What is good? And what is evil? Think about this for a couple of seconds, think about how you define those two terms and how you’ve learned how to distinguish them.
This is not a trivial question, in fact, the concept of good and evil and how to define those terms is on people’s mind since thousands of years. All religions have found their very own definition and metaphors. In Christianity for example, the Bible clearly defines who is good and evil. God and Jesus, as well as all who follow their life rules, are good. All who turn away from God, abhor the Ten Commandments, or let them seduce by the devil are evil. To be evil, however, is not an irreversible way to ruin, the Bible teaches that a true regret of the evil deeds and the forgiveness of sins through God can lead back to the “good” way.
In Buddhism the distinction between good and evil is much less acute than in Christianity. Ask yourself the question: Is a person that kills someone else but truly regrets it afterwards now fundamentally good or evil? Is a person that steals regularly to feed his children good or evil? In Buddhism, a person is not per se good or evil but only their actions. And those actions that we put into practice will eventually fall back upon us in the future – this is called Karma.
Now what does this have to do with computers? Imagine you create a robot that has an awareness, a mind. Imagine further, this robot asks itself fundamental questions like: Who am I? Where do I come from? How would this robot be able to learn about the concepts of good and evil? Of course, we could just teach him what we consider to be good and evil, but wouldn’t that automatically restrict the potential of this robot? Maybe, there is a much better definition or a better concept to think about good and evil – if we teach a robot what good and evil is, he will never be able to find a (possible) better approach. And this is currently a situation we’re facing in the field of Artificial Intelligence (AI). AI is mostly driven by Machine Learning (ML) at the moment and ML needs a lot of data to learn. Machine Learning is in fact nothing more than finding the right parameters in an equation to calculate a result. In supervised machine learning, we give a computer some input (for example, lot of images of dogs) and the expected output (putting the tag “dog” on this images). In unsupervised learning however, we don’t tell the algorithm which outcome we expect, we just give them some input data and the computer is trying to cluster this information. Here’s an image to visualize this: The top row represents supervised learning, the bottom unsupervised learning. Note, that in unsupervised learning, the algorithm is able to cluster images of the same species. However, it’s not able to put the tag “dog” on it, as this was never taught to the algorithm (in supervised learning, it was).
Now here’s the thing: Although it looks as if a computer is actually able to “think” about how he arranges the images in unsupervised learning, he is not.
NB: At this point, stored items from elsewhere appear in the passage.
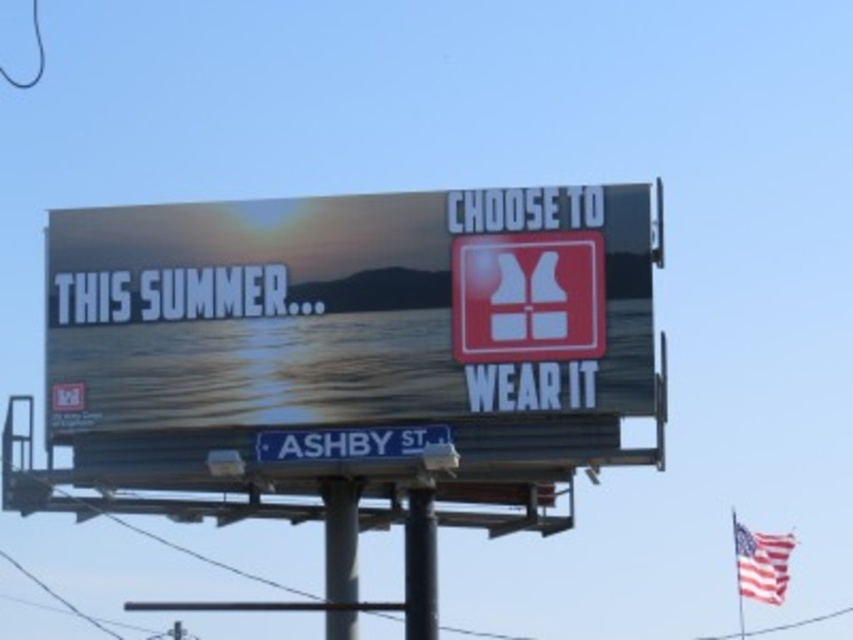 You are standing directly in front of the billboard. Where is the metallic gray pole at center located?

The metallic gray pole at center is located at the center of the billboard.

You are a painter standing in front of the billboard and need to paint both the metallic gray pole at center and the black metal pole at center. Which pole should you paint first if you want to paint the one that is closer to you first?

You should paint the metallic gray pole at center first because the black metal pole at center is behind it, making the metallic gray pole closer to you.

You are a maintenance worker standing at the base of the metallic gray pole at center. You need to reach the red fabric flag at upper right for repairs. Given that your ladder can extend up to 25 meters, will you be able to reach it?

The distance between the metallic gray pole at center and the red fabric flag at upper right is 26.09 meters. Since the ladder can only extend to 25 meters, you won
In the end, the computer only compares pixel values and recognizes that giraffes typically have an elongated thing (the neck obviously) and therefore pushes all the images that have this feature into a group. If people are faced with the same picture grouping problem, they classify these images differently: They typically combine emotions with pictures and think of giraffes not only as “elongated features”, but rather see Africa, a safari or other animals that live in the same habitat as Giraffes do in their mind’s eye. And this is of fundamental importance: Machine Learning means adjusting parameters of a fixed formula. The process of thinking would mean changing and adopting this formula on a regular basis. If we want to get further with Artificial Intelligence, the question arises if we should move from Machine Learning to Machine Thinking. Machine Thinking for example, would mean adopting the source code of a program by the program itself to become better. Machine Thinking is all about reacting to the environment and adoption. This sounds similar to Reinforcement Learning (RL) but in RL, still a human has to tell the algorithm what is the goal to reach and what actions help to achieve the goal.
The ultimate goal would be a computer that could answers questions like “What is evil?” without having it to learn from humans first. This sounds like “Deep Thought”, the supercomputer in The Hitchhiker’s Guide to the Galaxy and in fact, that’s the goal, a thinking computer. Even though we are not there yet, Machine Learning and especially Reinforcement Learning are already big steps in the right direction. With Machine Thinking, we could now bring AI to the next level.